As someone who works with both seafood entrepreneurs and investors, this is a question I get often. There are many exciting technological advancements that would allow us to track seafood through the supply chain. Fishery managers, retailers, and restaurants want detailed information about where, when, and how fish were caught. So why is so little capital investment going into the sector by either industry insiders or investors?
Some might argue that seafood supply chains are too complex and the technology to monitor every step isn’t there yet. But sitting at the recent Ocean Agenda @ Google meeting, it was clear this isn’t the case. We have electronic tags the size of a pencil tip, bar codes that carry pages of information, mapping systems that translate all this complex data into usable images, and that’s just the tip of the iceberg.
As one company owner, Trackwell, explained at the meeting, we have all of the pieces needed to track seafood from fishing boat to consumers’ plates – but most companies are reluctant to do it. Some businesses have applied tracking to small-scale seafood enterprises or to niche portions of their product lines. Few have brought the pieces together at scale for commodity products, which make up the bulk of seafood trades. Typically, entrepreneurs developing new ideas in this space struggle to find large-scale investment.
Why is this? As I presented at Google Oceans, I believe the missing piece is policy.
Typically we think of policy in the oceans as limiting harmful fishing or protecting important animals and places. But policy also plays an important role in creating a more certain future that businesses and investors can plan around – making it worth it for them to invest their time, money, and energy in developing business ideas. For technology ventures, the standards and timelines set by policy makers are critical to business development and investment.
For example, despite the fact that traceability benefits players throughout the supply chain, it’s not clear who should pay for tracking information in the long run – especially if they don’t have to or if someone else will ultimately be required to cover it. In competitive commodity markets like seafood, companies that invest in these technologies too early could find themselves at a disadvantage in negotiations with buyers and lose critical market share. This makes it hard for companies developing traceability technologies to clearly identify their customers or to gauge market size.
Without a clear customer identified for their traceability technologies, entrepreneurs cannot establish strong value propositions for their products and services, or develop products targeted at a specific user. Investment value is based on these types of market assessments. As we learned during the finals of the 2013 Fish 2.0 competition, if an entrepreneur cannot convince investors that there is a large, reliable market for their products and that they know their customer well, they are unlikely to attract large-scale investment.

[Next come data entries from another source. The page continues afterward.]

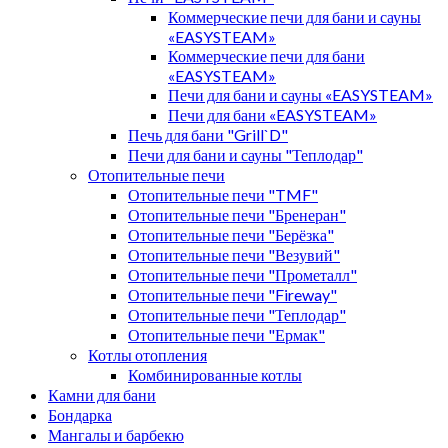
Коммерческие печи для бани и сауны
«EASYSTEAM»
Коммерческие печи для бани
«EASYSTEAM»
Печи для бани и сауны «EASYSTEAM»
Печи для бани «EASYSTEAM»
Печь для бани "Grill`D"
Печи для бани и сауны "Теплодар"
Отопительные печи
Отопительные печи "TMF"
Отопительные печи "Бренеран"
Отопительные печи "Берёзка"
Отопительные печи "Везувий"
Отопительные печи "Прометалл"
Отопительные печи "Fireway"
Отопительные печи "Теплодар"
Отопительные печи "Ермак"
Котлы отопления
Комбинированные котлы
Камни для бани
Бондарка
Мангалы и барбекю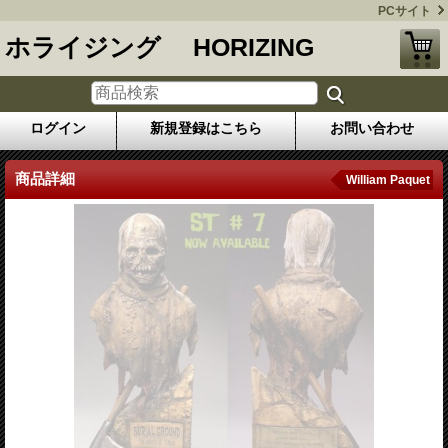
PCサイト
ホライジング HORIZING
ログイン
新規登録はこちら
お問い合わせ
商品詳細
William Paquet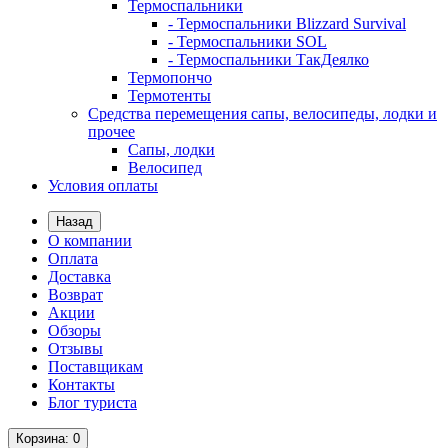
Термоспальники
- Термоспальники Blizzard Survival
- Термоспальники SOL
- Термоспальники ТакДеялко
Термопончо
Термотенты
Средства перемещения сапы, велосипеды, лодки и
прочее
Сапы, лодки
Велосипед
Условия оплаты
Назад
О компании
Оплата
Доставка
Возврат
Акции
Обзоры
Отзывы
Поставщикам
Контакты
Блог туриста
Корзина
: 0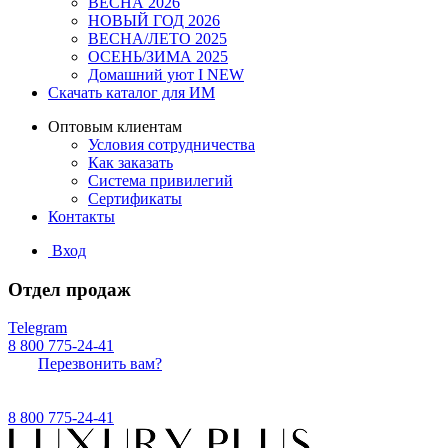
ВЕСНА 2026
НОВЫЙ ГОД 2026
ВЕСНА/ЛЕТО 2025
ОСЕНЬ/ЗИМА 2025
Домашний уют I NEW
Скачать каталог для ИМ
Оптовым клиентам
Условия сотрудничества
Как заказать
Система привилегий
Сертификаты
Контакты
Вход
Отдел продаж
Telegram
8 800 775-24-41
Перезвонить вам?
8 800 775-24-41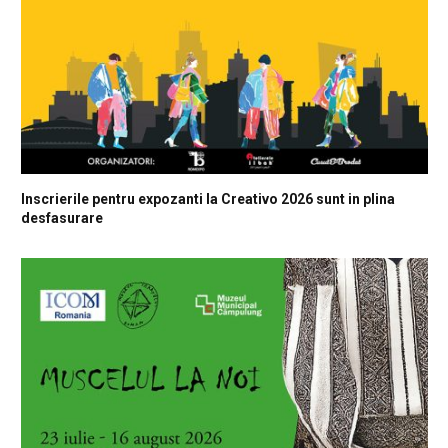
Inscrierile pentru expozanti la Creativo 2026 sunt in plina
desfasurare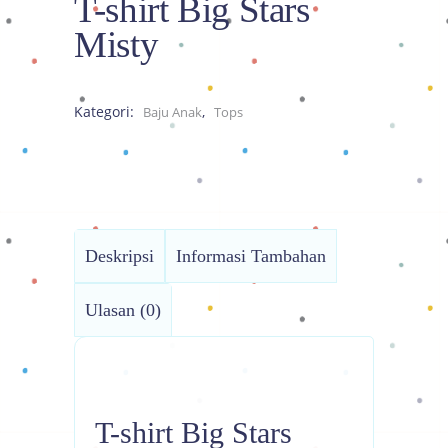
T-shirt Big Stars
Misty
Kategori:
,
Baju Anak
Tops
Deskripsi
Informasi Tambahan
Ulasan (0)
T-shirt Big Stars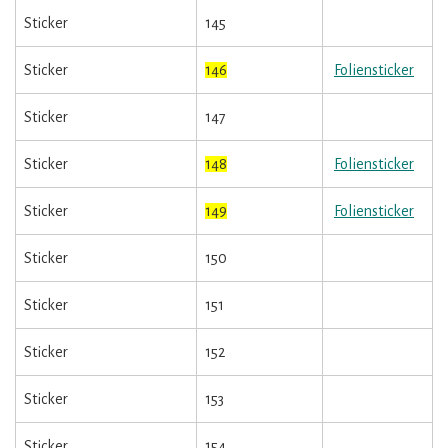
Sticker
145
Sticker
146
Foliensticker
Sticker
147
Sticker
148
Foliensticker
Sticker
149
Foliensticker
Sticker
150
Sticker
151
Sticker
152
Sticker
153
Sticker
154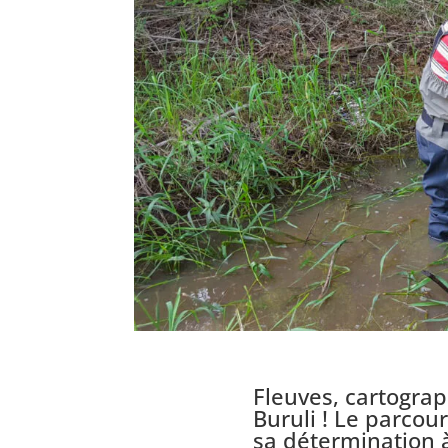
Fleuves, cartogra
Buruli ! Le parcou
sa détermination 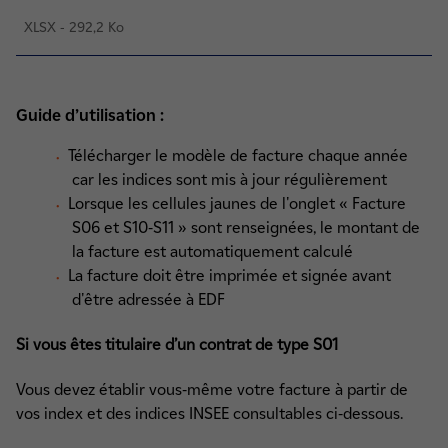
XLSX - 292,2 Ko
Guide d’utilisation :
Télécharger le modèle de facture chaque année
car les indices sont mis à jour régulièrement
Lorsque les cellules jaunes de l'onglet « Facture
S06 et S10-S11 » sont renseignées, le montant de
la facture est automatiquement calculé
La facture doit être imprimée et signée avant
d'être adressée à EDF
Si vous êtes titulaire d’un contrat de type S01
Vous devez établir vous-même votre facture à partir de
vos index et des indices INSEE consultables ci-dessous.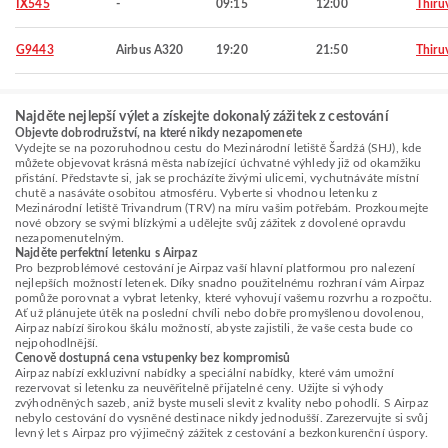
IX545
-
09:15
12:00
Thiru
G9443
Airbus A320
19:20
21:50
Thiru
Najděte nejlepší výlet a získejte dokonalý zážitek z cestování
Objevte dobrodružství, na které nikdy nezapomenete
Vydejte se na pozoruhodnou cestu do Mezinárodní letiště Šardžá (SHJ), kde
můžete objevovat krásná města nabízející úchvatné výhledy již od okamžiku
přistání. Představte si, jak se procházíte živými ulicemi, vychutnáváte místní
chutě a nasáváte osobitou atmosféru. Vyberte si vhodnou letenku z
Mezinárodní letiště Trivandrum (TRV) na míru vašim potřebám. Prozkoumejte
nové obzory se svými blízkými a udělejte svůj zážitek z dovolené opravdu
nezapomenutelným.
Najděte perfektní letenku s Airpaz
Pro bezproblémové cestování je Airpaz vaší hlavní platformou pro nalezení
nejlepších možností letenek. Díky snadno použitelnému rozhraní vám Airpaz
pomůže porovnat a vybrat letenky, které vyhovují vašemu rozvrhu a rozpočtu.
Ať už plánujete útěk na poslední chvíli nebo dobře promyšlenou dovolenou,
Airpaz nabízí širokou škálu možností, abyste zajistili, že vaše cesta bude co
nejpohodlnější.
Cenově dostupná cena vstupenky bez kompromisů
Airpaz nabízí exkluzivní nabídky a speciální nabídky, které vám umožní
rezervovat si letenku za neuvěřitelně přijatelné ceny. Užijte si výhody
zvýhodněných sazeb, aniž byste museli slevit z kvality nebo pohodlí. S Airpaz
nebylo cestování do vysněné destinace nikdy jednodušší. Zarezervujte si svůj
levný let s Airpaz pro výjimečný zážitek z cestování a bezkonkurenční úspory.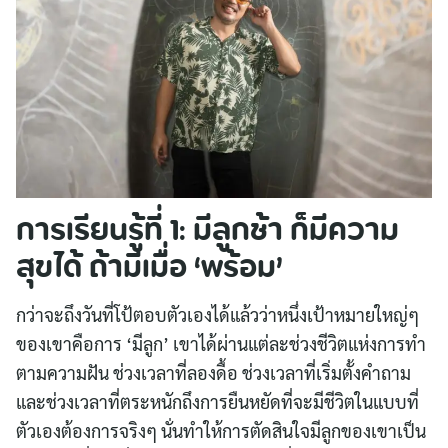
การเรียนรู้ที่ 1: มีลูกช้า ก็มีความ
สุขได้ ถ้ามีเมื่อ ‘พร้อม’
กว่าจะถึงวันที่โป้ตอบตัวเองได้แล้วว่าหนึ่งเป้าหมายใหญ่ๆ
ของเขาคือการ ‘มีลูก’ เขาได้ผ่านแต่ละช่วงชีวิตแห่งการทำ
ตามความฝัน ช่วงเวลาที่ลองดื้อ ช่วงเวลาที่เริ่มตั้งคำถาม
และช่วงเวลาที่ตระหนักถึงการยืนหยัดที่จะมีชีวิตในแบบที่
ตัวเองต้องการจริงๆ นั่นทำให้การตัดสินใจมีลูกของเขาเป็น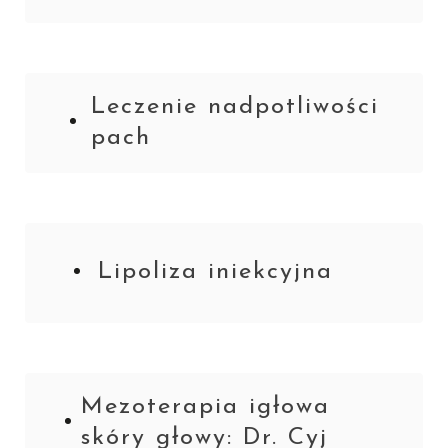
Leczenie nadpotliwości
pach
Lipoliza iniekcyjna
Mezoterapia igłowa
skóry głowy: Dr. Cyj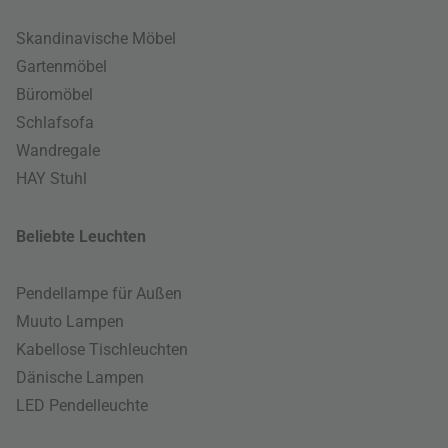
Skandinavische Möbel
Gartenmöbel
Büromöbel
Schlafsofa
Wandregale
HAY Stuhl
Beliebte Leuchten
Pendellampe für Außen
Muuto Lampen
Kabellose Tischleuchten
Dänische Lampen
LED Pendelleuchte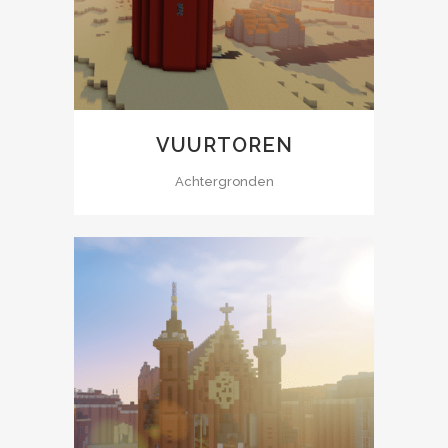
VUURTOREN
Achtergronden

Uncertainty around the timing and standards supported by related policies proposed at the state, national, and international level creates additional problems. What if new regulations require a piece of information that could be captured by a competitor’s product, but not yours? What if you’ve designed a business proposition around proprietary data and suddenly new policies require that all of this information be publically available? These questions make putting money into the sector too risky for many business developers and investors. The following diagram shows how policy, market infrastructure, and technology development must be aligned to drive business development and investment in a sector.
We have two of the three elements needed for large-scale investment and business growth of technology companies focused on seafood traceability. The technology exists. The market infrastructure, including retailer demand, internet connectivity and mapping services, is in place to connect the technology to users. What we are missing are government policies that would clarify the standards required, the data rules that apply, and the groups who must meet these requirements.
It may be counter-intuitive, but to see more business-driven innovation in seafood traceability, we must first see stronger policy guidelines. Without this clarity, traceability technologies are likely to get stuck in trial developments that never reach the right scale for industry-wide adoption, or become another government funded service without the benefit of the full creativity and technology advances of the private sector.